Any changes to the Indenture, the Notes, the Security Documents and any related documents, of a technical or conforming nature shall hereby be deemed made to the extent necessary to reflect the amendments described herein. The Trustee and Noteholder Collateral Agent are authorized and directed to enter into such other amendments or waivers to the Indenture, the Notes, the Note Guarantees, the Security Documents and the Intercreditor Agreement and any other applicable documents as are necessary to effectuate this Supplemental Indenture, including, without limitation, the entry into (i) the Amended and Restated Intercreditor Agreement in the form attached hereto as Annex A and (ii) the First Amendment to Security Agreement in the form attached hereto as Annex B.

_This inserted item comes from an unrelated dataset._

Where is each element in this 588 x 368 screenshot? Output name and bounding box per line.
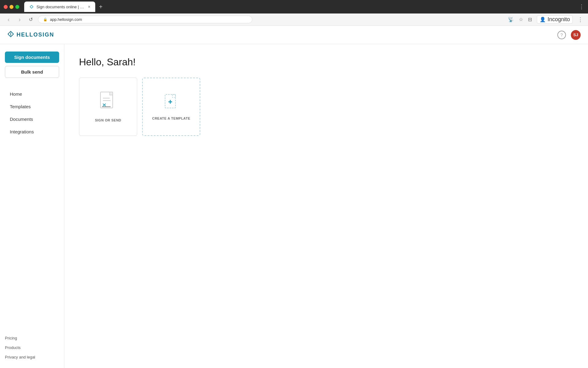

SECTION 3. Effect and Operation of Supplemental Indenture. This Supplemental Indenture shall be effective and binding immediately upon its execution by the Company, the Guarantors and the Trustee and Noteholder Collateral Agent, and thereupon this Supplemental Indenture shall form a part of the Indenture for all purposes, and every Note and Guarantee heretofore or hereafter authenticated and delivered under the Indenture shall be bound hereby. Except as modified and amended by this Supplemental Indenture, all provisions of the Indenture shall remain in full force and effect; provided, that clauses d, g, h, i, j and n of Section 2 of this Supplemental Indenture shall not become operative until the time and date at which the Company notifies the Trustee and D.F. King & Co, Inc., in its capacity as Information Agent and Exchange Agent in connection with the Exchange Offer and Consent Solicitation (as defined in the Memorandum), of its acceptance of the Notes validly tendered in the Exchange Offer for exchange pursuant to, and subject to the terms and conditions set forth in, the Memorandum.

SECTION 4. Indenture and Supplemental Indenture Construed Together. This Supplemental Indenture is an amendment supplemental to the Indenture, and the Indenture and this Supplemental Indenture will henceforth be read and construed together.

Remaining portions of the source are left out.